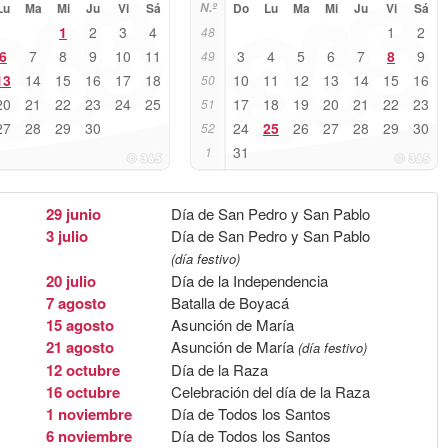
Lu
Ma
Mi
Ju
Vi
Sá
N.º
Do
Lu
Ma
Mi
Ju
Vi
Sá
1
2
3
4
1
2
48
6
7
8
9
10
11
3
4
5
6
7
8
9
49
13
14
15
16
17
18
10
11
12
13
14
15
16
50
20
21
22
23
24
25
17
18
19
20
21
22
23
51
27
28
29
30
24
25
26
27
28
29
30
52
31
1
29 junio
Día de San Pedro y San Pablo
3 julio
Día de San Pedro y San Pablo
(día festivo)
20 julio
Día de la Independencia
7 agosto
Batalla de Boyacá
15 agosto
Asunción de María
21 agosto
Asunción de María
(día festivo)
12 octubre
Día de la Raza
16 octubre
Celebración del día de la Raza
1 noviembre
Día de Todos los Santos
6 noviembre
Día de Todos los Santos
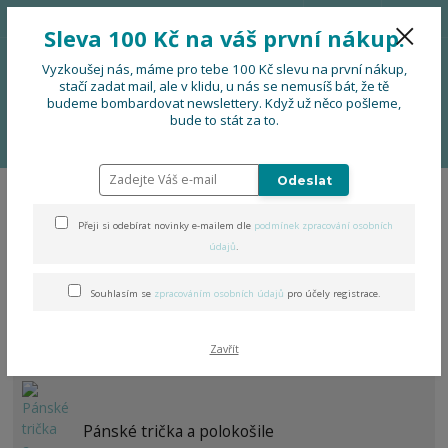
776 724 751
CZK
Sleva 100 Kč na váš první nákup.
0
0 Kč
Vyzkoušej nás, máme pro tebe 100 Kč slevu na první nákup,
stačí zadat mail, ale v klidu, u nás se nemusíš bát, že tě
budeme bombardovat newslettery. Když už něco pošleme,
Menu
bude to stát za to.
Úvod
OBLEČENÍ
Folklorní kolekce s kapsou
Odeslat
Folklorní kolekce s kapsou
Přeji si odebírat novinky e-mailem dle
podmínek zpracování osobních
údajů
.
Souhlasím se
zpracováním osobních údajů
pro účely registrace.
Dámské trička a šaty
Zavřít
Pánské trička a polokošile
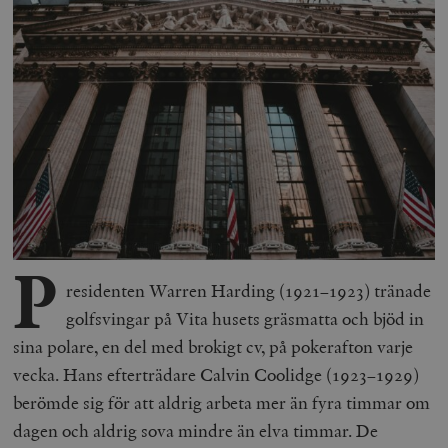
P
residenten Warren Harding (1921–1923) tränade
golfsvingar på Vita husets gräsmatta och bjöd in
sina polare, en del med brokigt cv, på pokerafton varje
vecka. Hans efterträdare Calvin Coolidge (1923–1929)
berömde sig för att aldrig arbeta mer än fyra timmar om
dagen och aldrig sova mindre än elva timmar. De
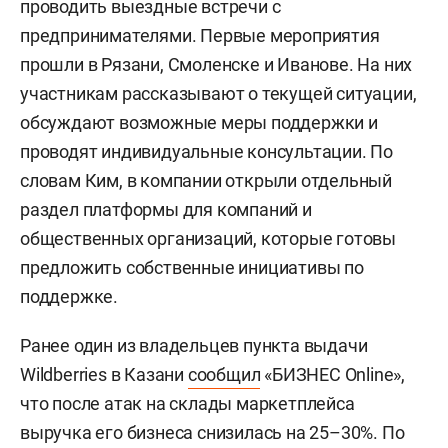
проводить выездные встречи с
предпринимателями. Первые мероприятия
прошли в Рязани, Смоленске и Иванове. На них
участникам рассказывают о текущей ситуации,
обсуждают возможные меры поддержки и
проводят индивидуальные консультации. По
словам Ким, в компании открыли отдельный
раздел платформы для компаний и
общественных организаций, которые готовы
предложить собственные инициативы по
поддержке.
Ранее один из владельцев пункта выдачи
Wildberries в Казани
сообщил
«БИЗНЕС Online»,
что после атак на склады маркетплейса
выручка его бизнеса снизилась на 25–30%. По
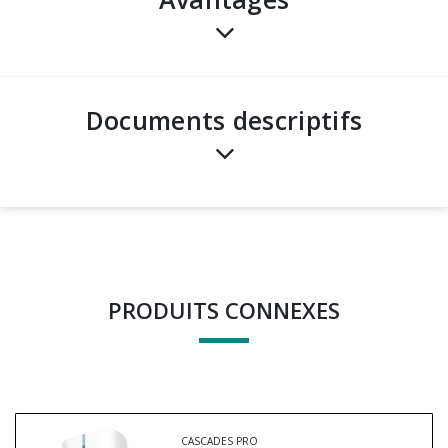
Documents descriptifs
PRODUITS CONNEXES
CASCADES PRO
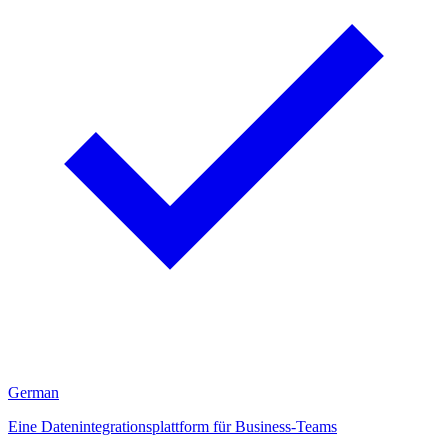
German
Eine Datenintegrationsplattform für Business-Teams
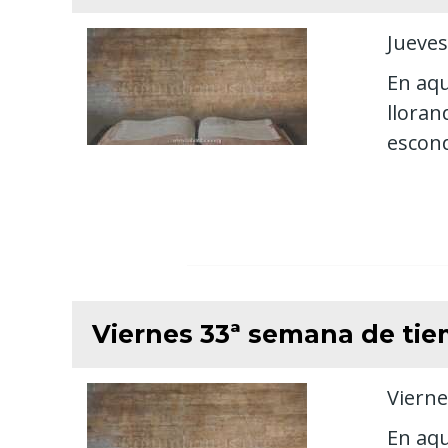
Jueves
En aqu
lloran
escond
Viernes 33ª semana de tie
Vierne
En aqu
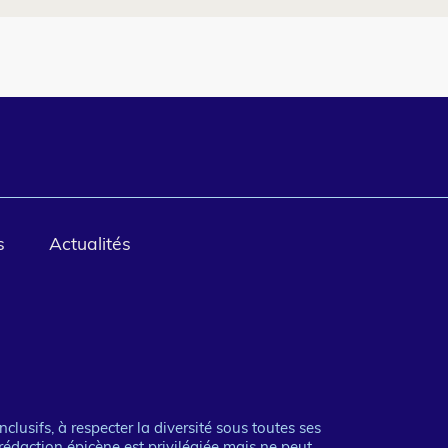
s
Actualités
clusifs, à respecter la diversité sous toutes ses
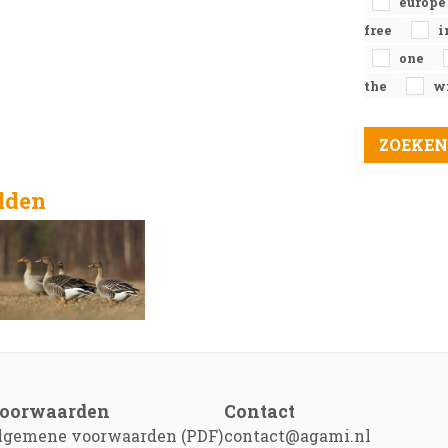
europ
free
i
one
the
w
elden
oorwaarden
Contact
lgemene voorwaarden (PDF)
contact@agami.nl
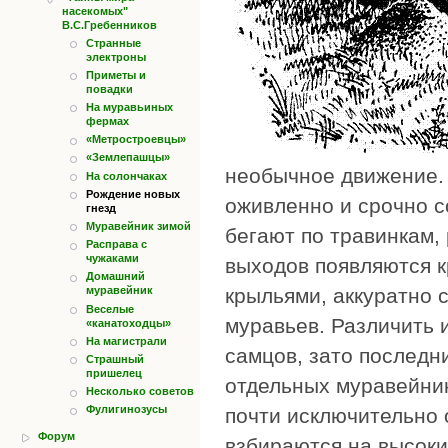
насекомых"
В.С.Гребенников
Странные
электроны
Приметы и
повадки
На муравьиных
фермах
«Метростроевцы»
«Землепашцы»
необычное движение. 
На солончаках
Рождение новых
оживленно и срочно с
гнезд
Муравейник зимой
бегают по травинкам,
Расправа с
чужаками
выходов появляются 
Домашний
крыльями, аккуратно 
муравейник
Веселые
муравьев. Различить 
«канатоходцы»
На магистрали
самцов, зато последн
Страшный
пришелец
отдельных муравейник
Несколько советов
Фулигинозусы
почти исключительно 
Форум
взбираются на высокие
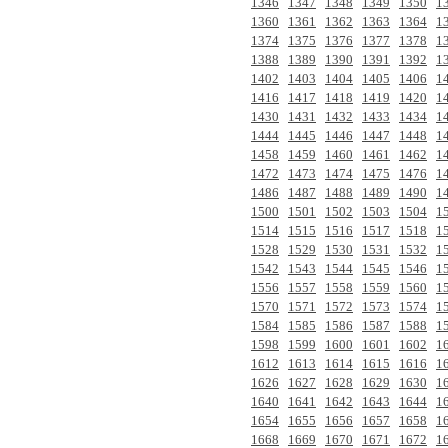
1346
1347
1348
1349
1350
1
1360
1361
1362
1363
1364
1
1374
1375
1376
1377
1378
1
1388
1389
1390
1391
1392
1
1402
1403
1404
1405
1406
1
1416
1417
1418
1419
1420
1
1430
1431
1432
1433
1434
1
1444
1445
1446
1447
1448
1
1458
1459
1460
1461
1462
1
1472
1473
1474
1475
1476
1
1486
1487
1488
1489
1490
1
1500
1501
1502
1503
1504
1
1514
1515
1516
1517
1518
1
1528
1529
1530
1531
1532
1
1542
1543
1544
1545
1546
1
1556
1557
1558
1559
1560
1
1570
1571
1572
1573
1574
1
1584
1585
1586
1587
1588
1
1598
1599
1600
1601
1602
1
1612
1613
1614
1615
1616
1
1626
1627
1628
1629
1630
1
1640
1641
1642
1643
1644
1
1654
1655
1656
1657
1658
1
1668
1669
1670
1671
1672
1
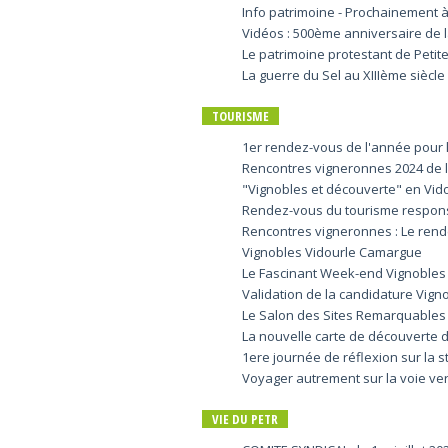
Info patrimoine - Prochainement à
Vidéos : 500ème anniversaire de 
Le patrimoine protestant de Petit
La guerre du Sel au XIIIème siècl
TOURISME
1er rendez-vous de l'année pour
Rencontres vigneronnes 2024 de l
"Vignobles et découverte" en Vi
Rendez-vous du tourisme respon
Rencontres vigneronnes : Le rend
Vignobles Vidourle Camargue
Le Fascinant Week-end Vignobles 
Validation de la candidature Vig
Le Salon des Sites Remarquables 
La nouvelle carte de découverte d
1ere journée de réflexion sur la 
Voyager autrement sur la voie ve
VIE DU PETR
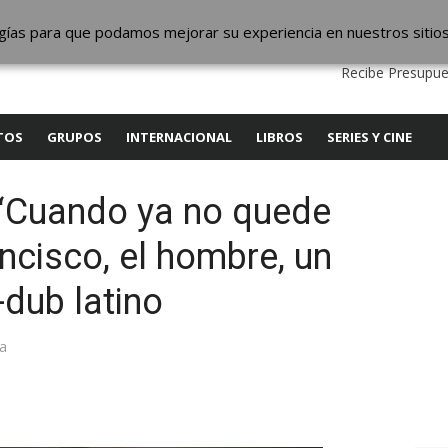
ic
logías para que podamos mejorar su experiencia en nuestros sitio
QUIENES SOMOS
CONTACTO
SERVICIOS
EDITA
Recibe Presupue
TOS
GRUPOS
INTERNACIONAL
LIBROS
SERIES Y CINE
 ‘Cuando ya no quede
ancisco, el hombre, un
dub latino
ea
y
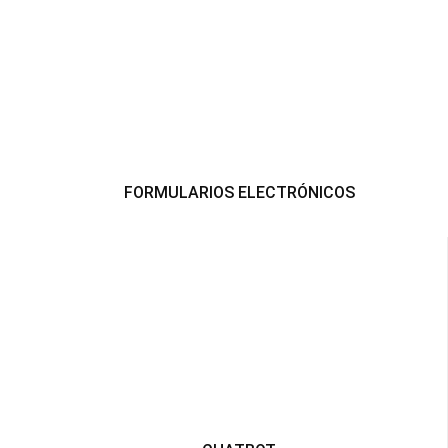
FORMULARIOS ELECTRÓNICOS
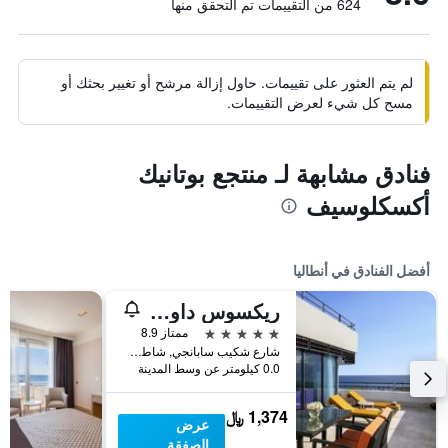
624 من التقييمات تم التحقق منها
لم يتم العثور على تقييمات. حاول إزالة مرشح أو تغيير بحثك أو
مسح كل شيء لعرض التقييمات.
فنادق مشابهة لـ منتجع بوتانيك
أكسكلوسيف
أفضل الفنادق في أنطاليا
ريكسوس داون تاون أنطاليا - الوصول إلى أرض الأساطير
5 نجوم
ممتاز 8.9
شارع شكيب سابانجي, شاطئ كونيالتي, أنطاليا, تركيا
0.0 كيلومتر عن وسط المدينة
1,374 ﷼
عرض
الصفقة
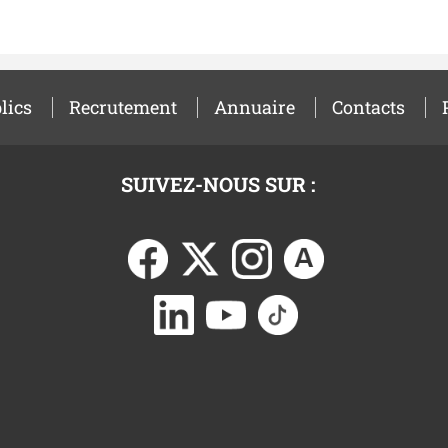
lics
Recrutement
Annuaire
Contacts
SUIVEZ-NOUS SUR :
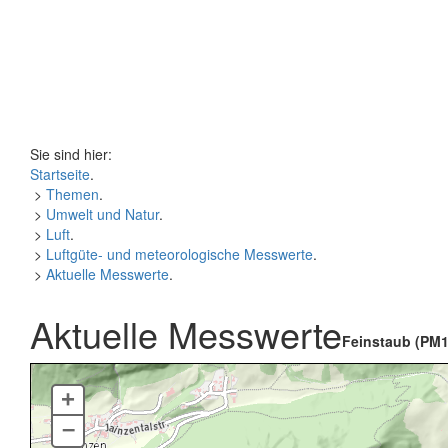
Sie sind hier:
Startseite
.
>
Themen
.
>
Umwelt und Natur
.
>
Luft
.
>
Luftgüte- und meteorologische Messwerte
.
>
Aktuelle Messwerte
.
Aktuelle Messwerte
Feinstaub (PM1
+
–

> _Description of the task_:
Lines in the data that include the word "timmar" should all be copied.

> _Output for this exercise_:
berömde sig för att aldrig arbeta mer än fyra timmar om
dagen och aldrig sova mindre än elva timmar. De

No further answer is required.